Eu prefiro primeiro observar como é que essa pessoa trans está sendo retratada. E se ela está sendo retratada de uma maneira que não nos representa, isso se chama representação, e não representatividade, que é aquilo que a gente realmente quer, ser representada. E mesmo essa representatividade também pode ser perigosa, porque não dá pra colocar alguém pra desempenhar um papel a partir de estereótipos, como se estivesse ali em nome de todas as pessoas trans, que como eu já disse, são múltiplas e diversas. 

Então, a sociedade precisa ouvir tudo aquilo que a gente não conseguiu falar até aqui, tudo aquilo que nos foi negado dizer antes e que precisa ser dito e ouvido: “Olha, a minha realidade é essa, e eu tô aqui”. E as realidades não são homogêneas, as realidades são múltiplas e diversas mesmo nas comunidades negra e LGBTQIA+. 

“Ah, mas como é que eu posso mudar isso?” Vem aqui, vamos nos conhecer, cheguem mais perto. Ouçam nossas necessidades e, por favor, entendam que o protagonismo também é muito importante pra gente.

“A gente precisa ser ouvida, não é falta de diálogo, o que falta é escuta”. (foto de Silas Lima – Divulgação)

P – Você fala em protagonismo, e protagonismo remete à visibilidade, e ambos nos remetem automaticamente a direitos iguais, a todos termos as mesmas chances e acessos.

VB – Perfeitamente. 

P – O que é preciso para que as pessoas trans sejam inseridas no mercado de trabalho e para que não sejam “empurradas” para a prostituição?

VB – Aquilo a que chamamos prostituição compulsória. Se eu fosse colocar em grau de importância, eu colocaria em primeiro lugar o acesso à educação básica. A falta dela é uma barreira difícil de ser transposta. Eu participo de três projetos de inserção de pessoas trans no mercado de trabalho. Muitas chegam lá e não têm como fazer um currículo porque não têm educação básica. 

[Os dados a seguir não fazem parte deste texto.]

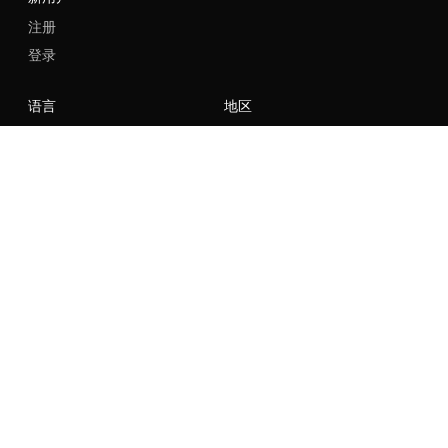
注册
登录
语言
地区
社群
NIKE
Nike Air Force 1
Nike Dunk Low
Nike Zoom Vomero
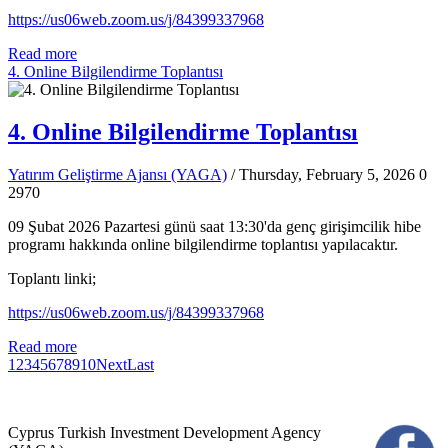
https://us06web.zoom.us/j/84399337968
Read more
4. Online Bilgilendirme Toplantısı
4. Online Bilgilendirme Toplantısı
Yatırım Geliştirme Ajansı (YAGA)
/ Thursday, February 5, 2026
0
2970
09 Şubat 2026 Pazartesi günü saat 13:30'da genç girişimcilik hibe
programı hakkında online bilgilendirme toplantısı yapılacaktır.
Toplantı linki;
https://us06web.zoom.us/j/84399337968
Read more
1
2
3
4
5
6
7
8
9
10
Next
Last
Cyprus Turkish Investment Development Agency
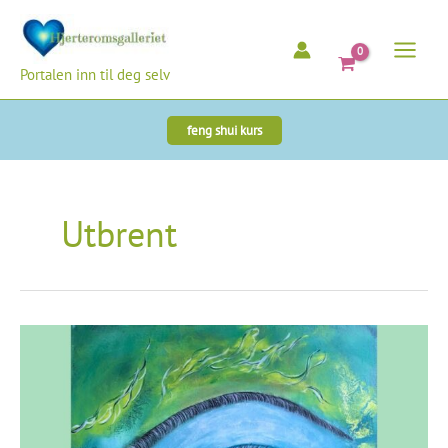
Hopp
rett
til
Portalen inn til deg selv
innholdet
feng shui kurs
Utbrent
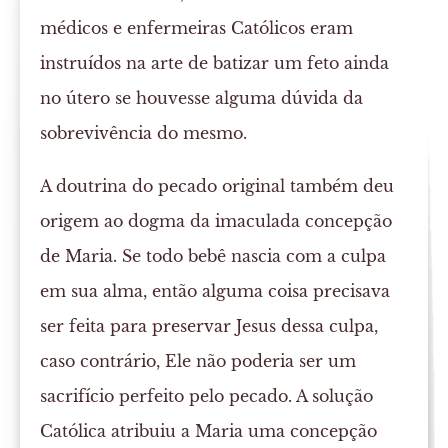
médicos e enfermeiras Católicos eram
instruídos na arte de batizar um feto ainda
no útero se houvesse alguma dúvida da
sobrevivência do mesmo.
A doutrina do pecado original também deu
origem ao dogma da imaculada concepção
de Maria. Se todo bebê nascia com a culpa
em sua alma, então alguma coisa precisava
ser feita para preservar Jesus dessa culpa,
caso contrário, Ele não poderia ser um
sacrifício perfeito pelo pecado. A solução
Católica atribuiu a Maria uma concepção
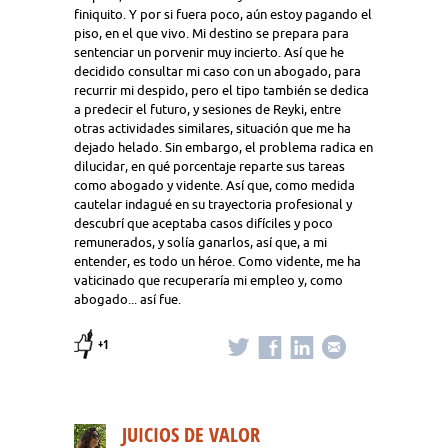
finiquito. Y por si fuera poco, aún estoy pagando el
piso, en el que vivo. Mi destino se prepara para
sentenciar un porvenir muy incierto. Así que he
decidido consultar mi caso con un abogado, para
recurrir mi despido, pero el tipo también se dedica
a predecir el futuro, y sesiones de Reyki, entre
otras actividades similares, situación que me ha
dejado helado. Sin embargo, el problema radica en
dilucidar, en qué porcentaje reparte sus tareas
como abogado y vidente. Así que, como medida
cautelar indagué en su trayectoria profesional y
descubrí que aceptaba casos difíciles y poco
remunerados, y solía ganarlos, así que, a mi
entender, es todo un héroe. Como vidente, me ha
vaticinado que recuperaría mi empleo y, como
abogado... así fue.
+1
JUICIOS DE VALOR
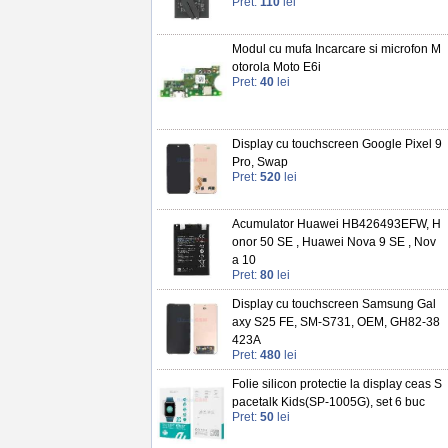
Pret:
110
lei
Modul cu mufa Incarcare si microfon M
otorola Moto E6i
Pret:
40
lei
Display cu touchscreen Google Pixel 9
Pro, Swap
Pret:
520
lei
Acumulator Huawei HB426493EFW, H
onor 50 SE , Huawei Nova 9 SE , Nov
a 10
Pret:
80
lei
Display cu touchscreen Samsung Gal
axy S25 FE, SM-S731, OEM, GH82-38
423A
Pret:
480
lei
Folie silicon protectie la display ceas S
pacetalk Kids(SP-1005G), set 6 buc
Pret:
50
lei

A pessoa trans muitas vezes foi expulsa da escola com 10 anos e já foi pra rua se prostituir, porque o pai também a colocou pra fora de casa, então a gente precisa pensar nisso. As pessoas trans não têm esse acesso à educação, e quando tem uma oportunidade, esse acesso é dificultado. 

Precisamos fazer um trabalho de conscientização na população. Fazer com que as pessoas entendam, e que tenham noção do seu papel de cidadania. Todos, enquanto seres humanos, precisam entender que têm deveres, mas que também têm direitos. E eu ainda falo pras pessoas LGBTs que não é feio sair do armário, que não é pecado [risos]. E ainda falo até mesmo para os gays com padrão heteronormativo que não pode haver preconceito e discriminação com pessoas trans e travestis.

Pra fazer as pessoas refletirem e pra saber o seu nível de preconceito, eu sempre faço algumas perguntas muito pontuais sobre a relação das pessoas cisgêneras com as pessoas trans: Quantas pessoas trans você conhece? Com quantas pessoas trans você convive? Você já fez uma festa surpresa para uma pessoa trans? Quantas já fizeram uma festa surpresa pra ti? Para quantas você já emprestou ou já pediu dinheiro emprestado? Já ligou bêbada ou bêbado, de madrugada, para uma amiga trans, dizendo que fez besteira? Em quantas tu já fez um carinho? Já beijou ou já namorou uma pessoa trans? Já sentiu desejo por uma pessoa trans e não teve vergonha disso? Quantas pessoas trans já viu crescendo pessoal e profissionalmente, sendo elas mesmas, e sentiu orgulho das suas conquistas?